DAN uses different tools during its development.

Linter

Code syntax is analyzed before submitting the code.

To run the linter tools suite you may use pre-commit.

pip install pre-commit
pre-commit run -a

Tests

Unit tests

Tests are executed with tox using pytest.

pip install tox
tox

To recreate tox virtual environment (e.g. a dependencies update), you may run tox -r.

Run a single test module: tox -- <test_path> Run a single test: tox -- <test_path>::<test_function>

The tests use a large file stored via Git-LFS. Make sure to run git-lfs pull before running them.

Commands

As unit tests do not test everything, it is sometimes necessary to use DAN commands directly to test developments.

Dataset tokens command

The library already has all the documents needed to run the dataset tokens command on a minimalist dataset. In the tests/data directory, you can run the following command and add any extra parameters you need:

teklia-dan dataset tokens entities.yml

Dataset download command

The library already has all the documents needed to run the dataset download command on a minimalist dataset. In the tests/data/extraction directory, you can run the following command and add any extra parameters you need:

teklia-dan dataset download --output .

Dataset language-model command

The library already has all the documents needed to run the dataset language-model command on a minimalist dataset. In the tests/data/prediction directory, you can run the following command and add any extra parameters you need:

teklia-dan dataset language-model --output . --subword-vocab-size 45

Dataset analyze command

The library already has all the documents needed to run the dataset analyze command on a minimalist dataset. In the tests/data/training/training_dataset directory, you can run the following command and add any extra parameters you need:

teklia-dan dataset analyze --labels labels.json --output-file analyze.md

Training command

The library already has all the documents needed to run the training command on a minimalist dataset. You can use the configuration available at configs/tests.json. It is already populated with the parameters used in the unit tests.
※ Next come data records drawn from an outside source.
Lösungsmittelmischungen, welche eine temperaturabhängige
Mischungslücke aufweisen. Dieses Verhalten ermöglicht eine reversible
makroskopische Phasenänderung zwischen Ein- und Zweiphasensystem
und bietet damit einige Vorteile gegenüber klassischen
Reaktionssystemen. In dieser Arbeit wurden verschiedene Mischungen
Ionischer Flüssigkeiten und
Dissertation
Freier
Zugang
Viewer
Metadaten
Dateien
teklia-dan train --config configs/tests.json

Evaluation command

The library already has all the documents needed to run the evaluation command on a minimalist dataset. You can use the configuration available at configs/eval.json. It is already populated with the parameters used in the unit tests.
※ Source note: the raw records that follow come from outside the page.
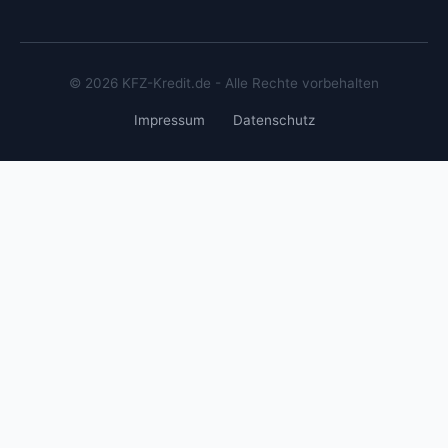
© 2026 KFZ-Kredit.de - Alle Rechte vorbehalten
Impressum
Datenschutz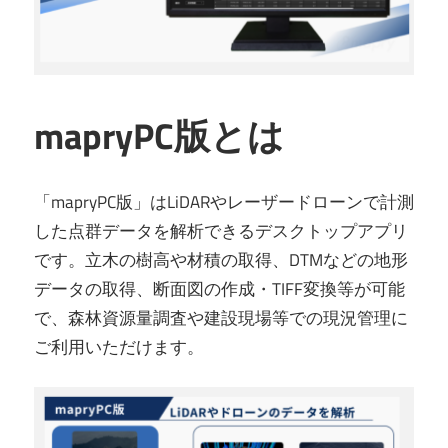
mapryPC版とは
「mapryPC版」はLiDARやレーザードローンで計測
した点群データを解析できるデスクトップアプリ
です。立木の樹高や材積の取得、DTMなどの地形
データの取得、断面図の作成・TIFF変換等が可能
で、森林資源量調査や建設現場等での現況管理に
ご利用いただけます。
teklia-dan evaluate --config configs/eval.json

Predict command

The library already has all the documents needed to run the predict command with a minimalist model. In the tests/data/prediction directory, you can run the following command and add any extra parameters you need:

teklia-dan predict \
    --image-dir images/ \
    --image-extension png \
    --model . \
    --output /tmp/dan-predict

Convert command

If you want to evaluate a NER models with you own scripts, you can convert DAN’s predictions in BIO format, using the convert command.

teklia-dan convert /tmp/dan-predict --tokens tokens.yml --output /tmp/dan-convert

Documentation

This documentation is written in AsciiDoc and generated by Antora.

Setup

Install the needed dependencies through:

npm install

Build the documentation using make antora. You can then write in AsciiDoc in the relevant docs/*.adoc files, and see output on file:///path/to/the/repo/public/index.html.